Hydrothermal and Diagenetic Mineralization on Mars

Abstract:

Predicted by geophysical modeling, the mineraolgic record of early Mars groundwater has only recently been discovered. First, rover exploration in sedimentary basins reveals diagenesis. At Meridiani, sandstone porosity is occluded by precipitation of secondary sulfates, hematite, and silica. Multiple alteration episodes are indicated by crystal vugs, disruption of preexisting textures by hematite concretions, and grain coatings (e.g. McLennan et al., 2005). At Gale crater, raised ridges in mudstones, interpreted to be early diagenetic features, are crossed by later-emplaced hydrated calcium sulfate veins (e.g. Grotzinger et al., 2014). Waters in Gale were likely circumneutral while jarosite mineralogy at Meridiani implies acidic waters. Second, systems of raised ridges at 100-m scale are observed from orbit in multiple Martian sedimentary rock units. An outstanding example is sulfate-bearing sediments exhumed at the northern margin of the Syrtis Major lavas (e.g. Quinn & Ehlmann, 2015). Polygonal and with no clearly preferred orientation, the ridges rise 5-30 m above the surrounding terrain. Parallel light-toned grooves with dark interiors (indicative of isopachous fills) and jarosite in ridge mineralogy point to mineralization by acidic waters.

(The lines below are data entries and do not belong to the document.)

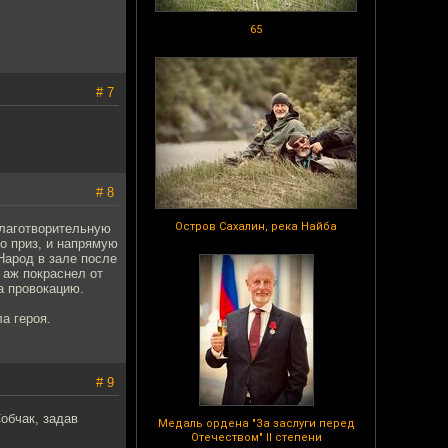
65
# 7
# 8
Остров Сахалин, река Найба
благотворительную
о приз, и напрямую
Народ в зале после
 аж покраснел от
а провокацию.
а героя.
# 9
обчак, задав
Медаль ордена "За заслуги перед
Отечеством" II степени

Third, some mineral assemblages observed from orbit represent the products of subsurface aqueous alteration at elevated temperatures (Ehlmann et al., 2011). These are globally distributed, exposed in scarps and by impact cratering. Mineral assemblages variously include (a) serpentine and carbonate; (b) prehnite and chlorite, and (c) zeolites. Collectively, these datasets indicate that groundwaters were spatially widespread on ancient Mars, contributing to the sustenance of lakes and to the alteration of bedrock to >1 km depths. While the Martian surface may have always been relatively inhospitable, a warmer, wetter subsurface provided a long-term potentially habitable environment. Key outstanding questions remaining include groundwater sources, their composition and compositional variability, and subsurface transport distances. Continued exploration of Mars, combined with studies of analogous bedrock mineralization on Earth, will advance understanding of environments with liquid water during Mars’ first billion years.